**Exercise instructions**
The expected reply is all of the data, returned exactly.
=== Section Start ===
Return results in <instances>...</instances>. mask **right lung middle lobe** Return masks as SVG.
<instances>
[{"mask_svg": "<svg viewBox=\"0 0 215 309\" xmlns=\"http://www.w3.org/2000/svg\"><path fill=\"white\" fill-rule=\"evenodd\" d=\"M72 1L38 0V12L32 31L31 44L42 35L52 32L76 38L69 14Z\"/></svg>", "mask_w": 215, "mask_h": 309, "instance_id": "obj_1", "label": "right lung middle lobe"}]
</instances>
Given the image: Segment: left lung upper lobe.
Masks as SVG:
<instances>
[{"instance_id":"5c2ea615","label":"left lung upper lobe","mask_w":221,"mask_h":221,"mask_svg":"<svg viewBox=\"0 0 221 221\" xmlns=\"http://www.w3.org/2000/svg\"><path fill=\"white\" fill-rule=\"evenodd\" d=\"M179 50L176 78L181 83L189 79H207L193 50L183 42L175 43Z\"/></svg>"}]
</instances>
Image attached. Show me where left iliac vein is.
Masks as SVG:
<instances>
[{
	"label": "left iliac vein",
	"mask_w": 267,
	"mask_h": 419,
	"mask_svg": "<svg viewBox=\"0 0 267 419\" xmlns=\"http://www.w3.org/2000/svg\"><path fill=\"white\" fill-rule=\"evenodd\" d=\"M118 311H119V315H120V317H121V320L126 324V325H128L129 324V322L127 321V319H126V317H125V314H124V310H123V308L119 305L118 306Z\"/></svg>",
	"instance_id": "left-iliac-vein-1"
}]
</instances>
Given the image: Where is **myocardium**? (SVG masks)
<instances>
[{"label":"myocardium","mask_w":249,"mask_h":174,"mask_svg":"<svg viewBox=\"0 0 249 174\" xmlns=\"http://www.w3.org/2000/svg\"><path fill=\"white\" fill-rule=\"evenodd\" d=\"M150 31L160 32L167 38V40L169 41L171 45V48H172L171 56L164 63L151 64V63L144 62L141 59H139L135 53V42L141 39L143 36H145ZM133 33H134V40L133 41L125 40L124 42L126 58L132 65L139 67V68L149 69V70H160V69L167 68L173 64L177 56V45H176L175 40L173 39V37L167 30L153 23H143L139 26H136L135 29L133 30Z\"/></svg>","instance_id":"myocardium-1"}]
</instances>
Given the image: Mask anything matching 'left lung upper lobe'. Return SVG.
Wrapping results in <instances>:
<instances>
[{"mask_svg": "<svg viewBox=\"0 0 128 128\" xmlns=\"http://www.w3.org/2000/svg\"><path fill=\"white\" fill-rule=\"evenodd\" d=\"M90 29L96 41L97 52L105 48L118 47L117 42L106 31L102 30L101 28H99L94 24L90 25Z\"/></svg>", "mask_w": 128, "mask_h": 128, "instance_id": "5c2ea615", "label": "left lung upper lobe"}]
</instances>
=== Section End ===
**Task solution**
Return results in <instances>...</instances>. mask **right lung middle lobe** Return masks as SVG.
<instances>
[{"mask_svg": "<svg viewBox=\"0 0 215 309\" xmlns=\"http://www.w3.org/2000/svg\"><path fill=\"white\" fill-rule=\"evenodd\" d=\"M72 1L38 0V12L32 31L31 44L42 35L52 32L76 38L69 14Z\"/></svg>", "mask_w": 215, "mask_h": 309, "instance_id": "obj_1", "label": "right lung middle lobe"}]
</instances>
Given the image: Segment: left lung upper lobe.
Masks as SVG:
<instances>
[{"instance_id":"5c2ea615","label":"left lung upper lobe","mask_w":221,"mask_h":221,"mask_svg":"<svg viewBox=\"0 0 221 221\" xmlns=\"http://www.w3.org/2000/svg\"><path fill=\"white\" fill-rule=\"evenodd\" d=\"M179 50L176 78L181 83L189 79H207L193 50L183 42L175 43Z\"/></svg>"}]
</instances>
Image attached. Show me where left iliac vein is.
Masks as SVG:
<instances>
[{
	"label": "left iliac vein",
	"mask_w": 267,
	"mask_h": 419,
	"mask_svg": "<svg viewBox=\"0 0 267 419\" xmlns=\"http://www.w3.org/2000/svg\"><path fill=\"white\" fill-rule=\"evenodd\" d=\"M118 311H119V315H120V317H121V320L126 324V325H128L129 324V322L127 321V319H126V317H125V314H124V310H123V308L119 305L118 306Z\"/></svg>",
	"instance_id": "left-iliac-vein-1"
}]
</instances>
Given the image: Where is **myocardium**? (SVG masks)
<instances>
[{"label":"myocardium","mask_w":249,"mask_h":174,"mask_svg":"<svg viewBox=\"0 0 249 174\" xmlns=\"http://www.w3.org/2000/svg\"><path fill=\"white\" fill-rule=\"evenodd\" d=\"M150 31L160 32L167 38V40L169 41L171 45V48H172L171 56L164 63L151 64V63L144 62L141 59H139L135 53V42L141 39L143 36H145ZM133 33H134V40L133 41L125 40L124 42L126 58L132 65L139 67V68L149 69V70H160V69L167 68L173 64L177 56V45H176L175 40L173 39V37L167 30L153 23H143L139 26H136L135 29L133 30Z\"/></svg>","instance_id":"myocardium-1"}]
</instances>
Given the image: Mask anything matching 'left lung upper lobe'. Return SVG.
Wrapping results in <instances>:
<instances>
[{"mask_svg": "<svg viewBox=\"0 0 128 128\" xmlns=\"http://www.w3.org/2000/svg\"><path fill=\"white\" fill-rule=\"evenodd\" d=\"M90 29L96 41L97 52L105 48L118 47L117 42L106 31L102 30L101 28H99L94 24L90 25Z\"/></svg>", "mask_w": 128, "mask_h": 128, "instance_id": "5c2ea615", "label": "left lung upper lobe"}]
</instances>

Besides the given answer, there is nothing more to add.